Senior Data Engineer – Data Proposition Products
About the role
Gen II is launching multiple data proposition products: extracting clean, validated and normalized data from our fund administration platforms & financial statements and making it available to clients and internal teams as a trusted asset they can depend on and build on. This is a scalable data offering designed to differentiate Gen II in the market—delivering these datasets through our Sensr product, a commercialized analytics portal that differentiates our offering and eliminates client integration overhead. More strategically, you'll lead the architecture of new data products built on this foundation, collaborating with product and go-to-market teams to commercialize platform data into data offerings that drive revenue and competitive advantage.
Responsibilities
- Validation & QC Rules - Ensuring Data Clients Can Trust
- Building and maintaining dbt models that implement comprehensive validation and QC rules on source data.
- Maintaining rule sets for key fund administration entities—funds, investors, GL accounts, NAV components—to ensure data integrity at ingestion.
- Monitoring and alerting data quality issues before normalized assets reach clients.
- Documenting validation rules and exceptions so clients understand what they can rely on.
- Data Normalization in Snowflake - From Raw to Client-Ready
- Building and maintaining the Medallion architecture (Bronze ingestion, Silver transformation via dbt with validation/QC rules, Gold normalization) to create curated datasets aligned to Gen II's core data model (fund structures, investors, GL, NAV, compliance).
- Enabling multi-channel data delivery: making Gold layer datasets available through Sensr Portal's Analytics & Databridge for client consumption, while simultaneously powering internal analytics, reporting, and AI-driven services.
- Building Snowflake Streams and Tasks for incremental processing—keeping normalized datasets fresh without full reprocessing.

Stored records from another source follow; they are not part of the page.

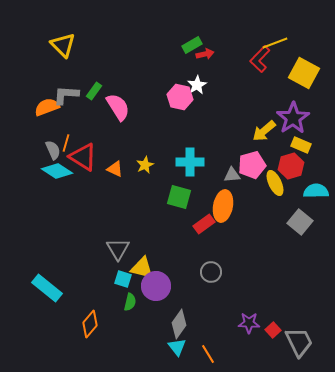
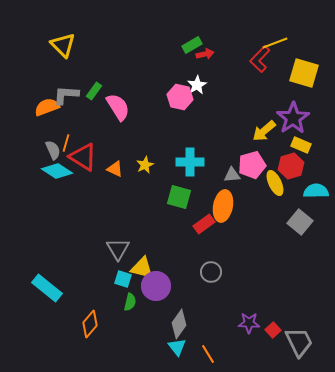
yellow square at (304, 73): rotated 12 degrees counterclockwise
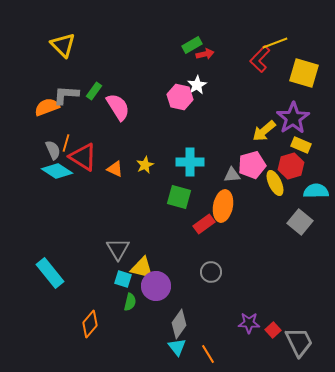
cyan rectangle at (47, 288): moved 3 px right, 15 px up; rotated 12 degrees clockwise
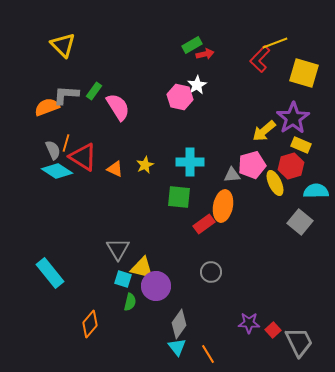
green square at (179, 197): rotated 10 degrees counterclockwise
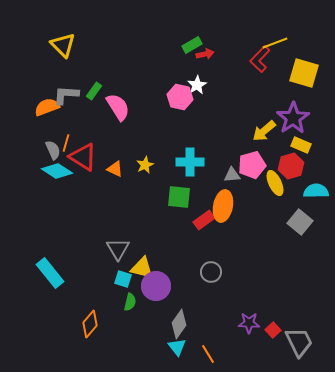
red rectangle at (204, 224): moved 4 px up
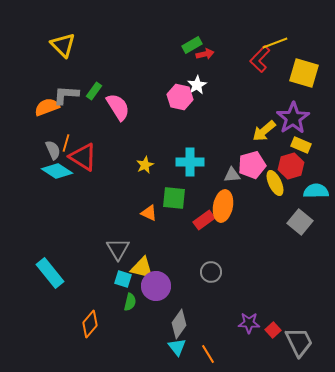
orange triangle at (115, 169): moved 34 px right, 44 px down
green square at (179, 197): moved 5 px left, 1 px down
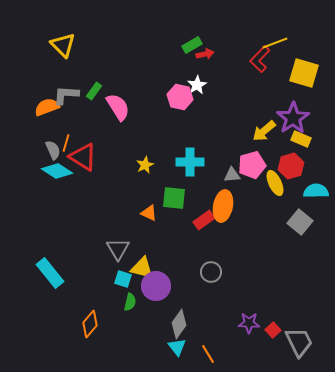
yellow rectangle at (301, 145): moved 6 px up
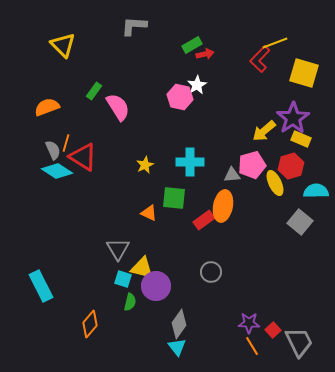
gray L-shape at (66, 95): moved 68 px right, 69 px up
cyan rectangle at (50, 273): moved 9 px left, 13 px down; rotated 12 degrees clockwise
orange line at (208, 354): moved 44 px right, 8 px up
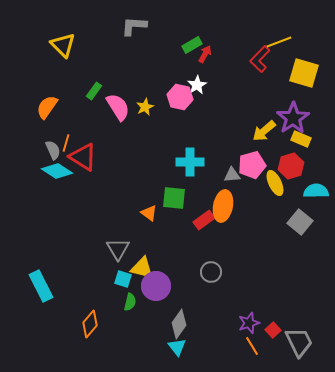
yellow line at (275, 43): moved 4 px right, 1 px up
red arrow at (205, 54): rotated 48 degrees counterclockwise
orange semicircle at (47, 107): rotated 35 degrees counterclockwise
yellow star at (145, 165): moved 58 px up
orange triangle at (149, 213): rotated 12 degrees clockwise
purple star at (249, 323): rotated 20 degrees counterclockwise
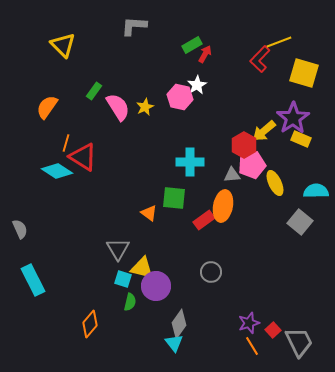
gray semicircle at (53, 150): moved 33 px left, 79 px down
red hexagon at (291, 166): moved 47 px left, 21 px up; rotated 15 degrees counterclockwise
cyan rectangle at (41, 286): moved 8 px left, 6 px up
cyan triangle at (177, 347): moved 3 px left, 4 px up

- Client Data Enablement - Making Data Self-Serve
- Building Streamlit applications for client-facing data access—dashboards, export tools, data validation status, usage metrics.
- Creating and maintaining data dictionaries and lineage documentation that clients need to onboard and trust normalized data.
- Collecting client feedback on data quality, schema design, and access patterns to drive continuous improvement.
- AI-Assisted Development & Factory Patterns
- Using AI tooling (LLMs, Claude) across all work—generating dbt rules, transformation SQL, Streamlit scaffolding, test cases, and documentation.
- Building reusable, metadata-driven patterns for validation, transformation, and deployment so the team can scale the pipeline without reinventing each step.
- Delivery & Cross-Functional Collaboration
- Taking data workstreams from requirement to production with minimal hand-holding.
- Working closely with product, integration, and client success teams to understand what data clients need and how to deliver it.
- Collaborating with the Head of Data Product to ensure data flows cleanly from source through normalization to client delivery.
- Contributing to data governance practices—lineage, cataloguing, access control, and quality standards that support both internal ops and external consumption.
Requirements
- 5+ years of hands-on data engineering experience—evidenced in role history, not just a skills list.
- Bachelor’s or Master’s degree in Computer Science, Software Engineering, or a related field.
- Deep practical dbt expertise—writing and maintaining transformation logic at scale, testing, and documentation.
- Strong Snowflake knowledge—data modelling, SQL optimization, Streams/Tasks for incremental processing, Secure Data Shares.
- Strong Python development—data processing scripts, utilities, and Streamlit applications.
- Experience building and owning data pipelines from ingestion to consumption.
- Active use of AI-assisted development in data engineering delivery—this should be embedded in how you work, not aspirational.
- Experience thinking about data as a product—designing schemas, documentation, and access patterns that external or cross-team consumers depend on.
- Able to own workstreams independently and drive delivery without close management.
- Experience with data quality frameworks and validation rule design (desirable).
- Exposure to fund administration, private capital, or financial services data environments (desirable).
- Familiarity with client onboarding processes or APIs (desirable).
- Strong communication skills with the ability to translate technical decisions into client-friendly language.
Qualifications
- Salary Range: $140,000 - $170,000, in addition to a discretionary bonus and comprehensive benefits package.
- The actual salary offered within that range will depend on the candidate’s experience level.
Benefits
- Comprehensive benefits package.
Pay
- $140,000 - $170,000
Schedule
- Flexible hybrid schedule, with the resource expected in the office 1-4 days per week on a need basis.